Diversification Opportunities for Eastern Michigan and Liberty Northwest
0.87 | Correlation Coefficient |
Very poor diversification
The 3 months correlation between Eastern and Liberty is 0.87. Overlapping area represents the amount of risk that can be diversified away by holding Eastern Michigan Financial and Liberty Northwest Bancorp in the same portfolio, assuming nothing else is changed. The correlation between historical prices or returns on Liberty Northwest Bancorp and Eastern Michigan is a relative statistical measure of the degree to which these equity instruments tend to move together. The correlation coefficient measures the extent to which returns on Eastern Michigan Financial are associated (or correlated) with Liberty Northwest. Values of the correlation coefficient range from -1 to +1, where. The correlation of zero (0) is possible when the price movement of Liberty Northwest Bancorp has no effect on the direction of Eastern Michigan i.e., Eastern Michigan and Liberty Northwest go up and down completely randomly.
Pair Corralation between Eastern Michigan and Liberty Northwest
Given the investment horizon of 90 days Eastern Michigan Financial is expected to generate 1.35 times more return on investment than Liberty Northwest. However, Eastern Michigan is 1.35 times more volatile than Liberty Northwest Bancorp. It trades about 0.19 of its potential returns per unit of risk. Liberty Northwest Bancorp is currently generating about 0.07 per unit of risk. If you would invest 3,050 in Eastern Michigan Financial on September 2, 2024 and sell it today you would earn a total of 491.00 from holding Eastern Michigan Financial or generate 16.1% return on investment over 90 days.

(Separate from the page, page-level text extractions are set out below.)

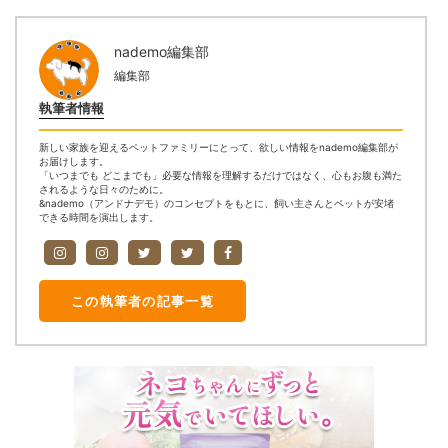
nademo編集部
編集部
執筆者情報
新しい家族を迎えるペットファミリーにとって、欲しい情報をnademo編集部が
お届けします。
「いつまでも どこまでも」必要な情報を理解するだけではなく、心もお腹も満た
されるような日々のために。
&nademo（アンドナデモ）のコンセプトをもとに、飼い主さんとペットが安堵
できる時間を演出します。
この執筆者の記事一覧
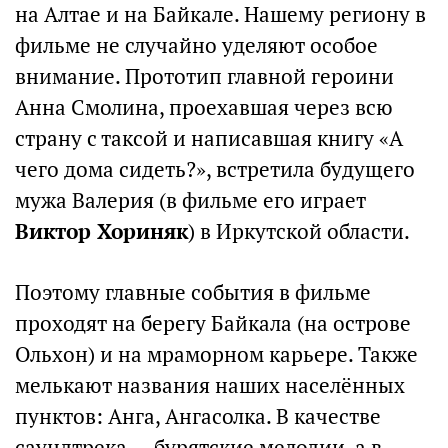
на Алтае и на Байкале. Нашему региону в
фильме не случайно уделяют особое
внимание. Прототип главной героини
Анна Смолина, проехавшая через всю
страну с таксой и написавшая книгу «А
чего дома сидеть?», встретила будущего
мужа Валерия (в фильме его играет
Виктор Хориняк
) в Иркутской области.
Поэтому главные события в фильме
проходят на берегу Байкала (на острове
Ольхон) и на мраморном карьере. Также
мелькают названия наших населённых
пунктов: Анга, Ангасолка. В качестве
саундтрека — бурятские мелодии, а в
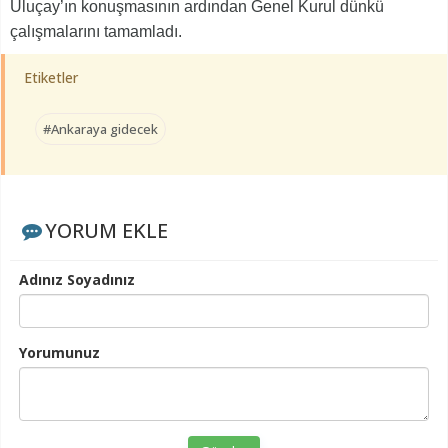
Uluçay’ın konuşmasının ardından Genel Kurul dünkü
çalışmalarını tamamladı.
Etiketler
#Ankaraya gidecek
YORUM EKLE
Adınız Soyadınız
Yorumunuz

Time Period | 3 Months [change] |
Direction | Moves Together |
Strength | Strong |
Accuracy | 98.46% |
Values | Daily Returns |
Eastern Michigan Financial vs. Liberty Northwest Bancorp
Performance |
Timeline |
Eastern Michigan Fin |
Liberty Northwest Bancorp |
Eastern Michigan and Liberty Northwest Volatility Contrast
Predicted Return Density |
Returns |
Pair Trading with Eastern Michigan and Liberty Northwest
The main advantage of trading using opposite Eastern Michigan and Liberty Northwest positions is that it hedges away some unsystematic risk. Because of two separate transactions, even if Eastern Michigan position performs unexpectedly, Liberty Northwest can make up some of the losses. Pair trading also minimizes risk from directional movements in the market. For example, if an entire industry or sector drops because of unexpected headlines, the short position in Liberty Northwest will offset losses from the drop in Liberty Northwest's long position.Eastern Michigan vs. Commercial National Financial | Eastern Michigan vs. Mifflinburg Bancorp | Eastern Michigan vs. Apollo Bancorp | Eastern Michigan vs. Community Bankers |
Liberty Northwest vs. Beyond Meat | Liberty Northwest vs. Uber Technologies | Liberty Northwest vs. Where Food Comes | Liberty Northwest vs. Analog Devices |
Check out your portfolio center.Note that this page's information should be used as a complementary analysis to find the right mix of equity instruments to add to your existing portfolios or create a brand new portfolio. You can also try the Pair Correlation module to compare performance and examine fundamental relationship between any two equity instruments.